Lake Minnewanka is at the other end of Banff and seems to be the place where the locals go for their time off. There is a café here, canoes to hire and also the much publicized Boat Cruise on the Lake. It is quite a large body of dammed water with what appears to be a small hydro power plant. We encountered a mob of deer on the side of the road, seemed to be mum deer with a number of relatively new-born hanging nearby. They got a bit skittish if you got too close, apparently they will have a run at you if they feel threatened.
The Bow Valley Parkway is the old road that linked Banff with Lake Louise until the Trans Canada Highway was built. The two roads run alongside each other on opposite sides of the Bow River. Lower down beside the river runs the railway line on which we travelled in the Rocky Mountaineer, no wonder the scenery was looking a bit familiar! At least though we could stop here and there for a good look!
Spent a little time at Johnston Canyon, this is an old tourist spot dating from early 1900s. We set out along the pathway leading to the lower falls, however Homealone pulled out of the walk when it continued along a walkway attached to the side of the canyon. Allthego continued and found there were a further two such suspended walkways before reaching the falls. A good view was had of these by going through a narrow tunnel for a few metres to a small viewing area. The only problem was there was a queue to do this, made up of a lot of selfie takers at the other end. An endless wait of self indulgence! Now if you think Allthego has a problem here then you are right! One or two selfies is fine, but there has to be a limit……………or does there?

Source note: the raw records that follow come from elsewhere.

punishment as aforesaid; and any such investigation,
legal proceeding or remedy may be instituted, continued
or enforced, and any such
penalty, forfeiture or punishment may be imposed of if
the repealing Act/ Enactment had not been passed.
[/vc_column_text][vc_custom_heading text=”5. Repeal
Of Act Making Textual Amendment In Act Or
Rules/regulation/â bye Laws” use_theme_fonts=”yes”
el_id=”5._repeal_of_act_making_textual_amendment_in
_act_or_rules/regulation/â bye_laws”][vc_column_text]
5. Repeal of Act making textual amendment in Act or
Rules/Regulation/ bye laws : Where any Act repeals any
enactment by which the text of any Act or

We left the Parkway at Castle Mountain and went down the road towards Kootenay National Park. Down this way there is a spot that marks the Continental Divide, there are a number of these markers down through the Rockies and their importance rests in dividing British Columbia from Alberta. On the western side water flows to the Pacific and on the eastern side towards the sea to the north of Canada and the Atlantic.
There is a drop loo just on the British Columbia side and Allthego thought he would contribute to the Pacific flow, there was no such facility on the Alberta side. The road down here also ran in places beside the Vermilion River, a glacial fed shallow milky green stream racing across a rocky bottom.
We returned to Banff along the Trans Canada Highway, a speed way compared to the Bow Valley Parkway. We now head for Lake Louise.